If a patient exhibits severe aggression, he should take antipsychotics, which can suppress irritation by blocking the activity of nerve endings. But it is worth understanding that because of this, the patient can become very slow and poorly perceive incoming information. In this case, analeptics will be prescribed that will increase attentiveness and the ability to think.

An autistic teenager: what you need to know about him

School plays a significant role in the life of an autistic person. Moreover, it concerns not only the education part, but also communication. Children with autism are often bullied by their classmates. Because of this, a warm atmosphere in the family is simply necessary.

Parents should not create already tense conditions.

Firstly , there is no need to look for special manifestations of ASD (autism spectrum disorder) in the child. If he has become more withdrawn, constantly plays computer games and shares less secrets with mom and dad, then most likely this is just a manifestation of the child growing up.

You should not focus on the fact that the child is “different”, is sick with something and develops differently than others. A complex teenager who daily faces relationship problems at school, personal flaws and body changes can withdraw even deeper into himself and distance himself from his family.

How adapted is an autistic person to life?

The disease cannot be ignored, as it can progress and can lead to complete isolation and severe aggression of the patient. First, you need to choose an individual approach to the patient, becoming a good friend for him. After this, through conversations and activities to develop fine motor skills, intellectual stimulation, with the help of even the most ordinary mosaics and pictures, the IQ level will gradually increase.
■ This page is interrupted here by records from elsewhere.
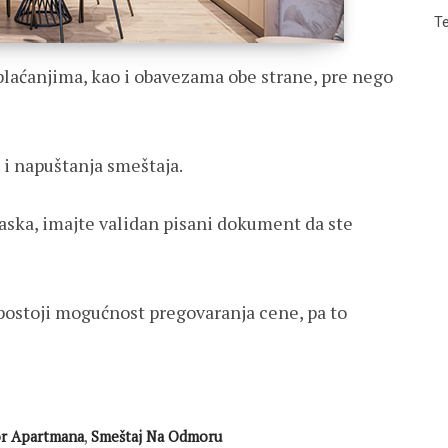
Te
 plaćanjima, kao i obavezama obe strane, pre nego
i napuštanja smeštaja.
laska, imajte validan pisani dokument da ste
postoji mogućnost pregovaranja cene, pa to
or Apartmana
,
Smeštaj Na Odmoru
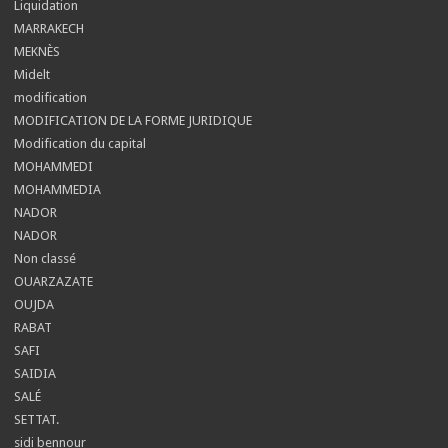
Liquidation
MARRAKECH
MEKNÈS
Midelt
modification
MODIFICATION DE LA FORME JURIDIQUE
Modification du capital
MOHAMMEDI
MOHAMMEDIA
NADOR
NADOR
Non classé
OUARZAZATE
OUJDA
RABAT
SAFI
SAIDIA
SALÉ
SETTAT.
sidi bennour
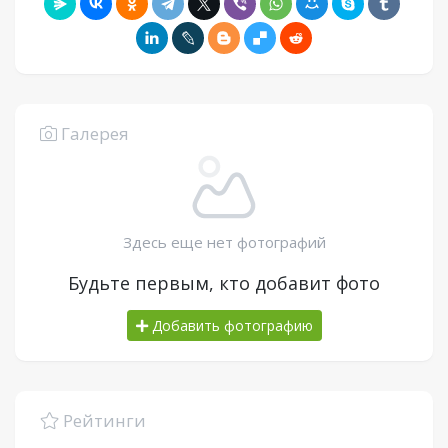
Галерея
Здесь еще нет фотографий
Будьте первым, кто добавит фото
Добавить фотографию
Рейтинги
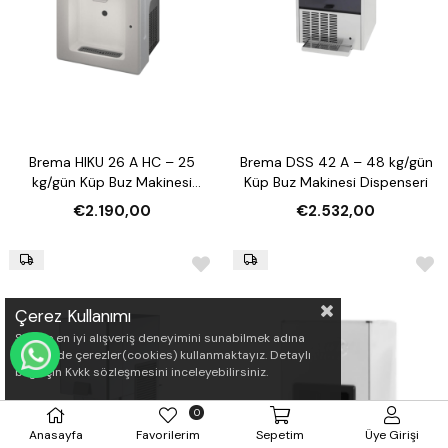
Brema HIKU 26 A HC – 25
Brema DSS 42 A – 48 kg/gün
kg/gün Küp Buz Makinesi
Küp Buz Makinesi Dispenseri
Dispenseri
€2.190,00
€2.532,00
Çerez Kullanımı
Sizlere en iyi alışveriş deneyimini sunabilmek adına
sitemizde çerezler(cookies) kullanmaktayız. Detaylı
WHATSAPP İLE SİPARİŞ VER
bilgi için Kvkk sözleşmesini inceleyebilirsiniz.
0
Anasayfa
Favorilerim
Sepetim
Üye Girişi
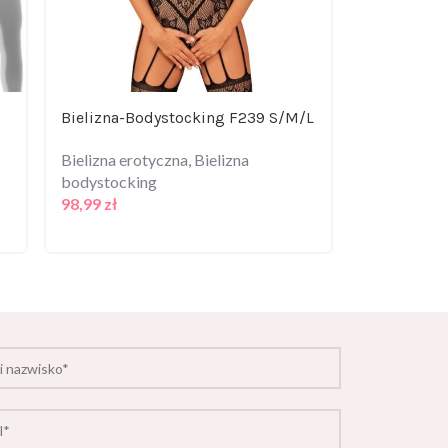
Bielizna-Bodystocking F239 S/M/L
Bielizna-Li
Bielizna erotyczna
,
Bielizna
Bielizna er
bodystocking
111,99
zł
98,99
zł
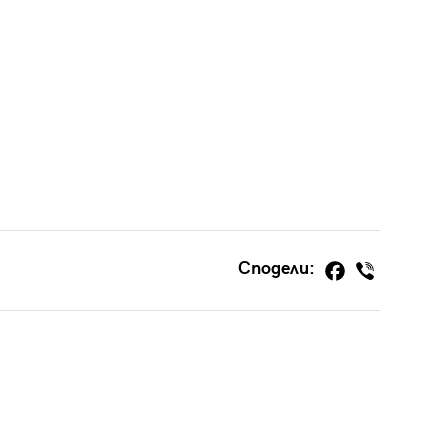
Сподели:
If treatment is successful, the patient will begin to make contact with other people and try to perceive incoming information. If this does not help or does not bring the desired result, medications are prescribed. If severe anxiety and panic attacks occur, the patient will be prescribed antidepressants.

No matter how strange it may seem, autistic people quite often achieve success in the fields of mathematics and physics. They can ponder over some formula for quite a long time; thanks to their perseverance, they observe rare processes that subsequently lead to discoveries and breakthroughs in science. In addition, people with a mild form of the syndrome can become talented musicians, scientists, directors, models and actors. Bob Dylan, Isaac Newton and even the twentieth US President James Garfield are all examples of autism, which did not prevent it from becoming a legend and history.

If studies have shown that you suffer from autism, or your loved one is faced with this problem, you should not immediately think that life ends there. In conditions of normal social communication, in which there are understanding people and friends who are close in spirit to the sick person, a patient with a similar diagnosis can fully realize himself in the professional and personal sphere.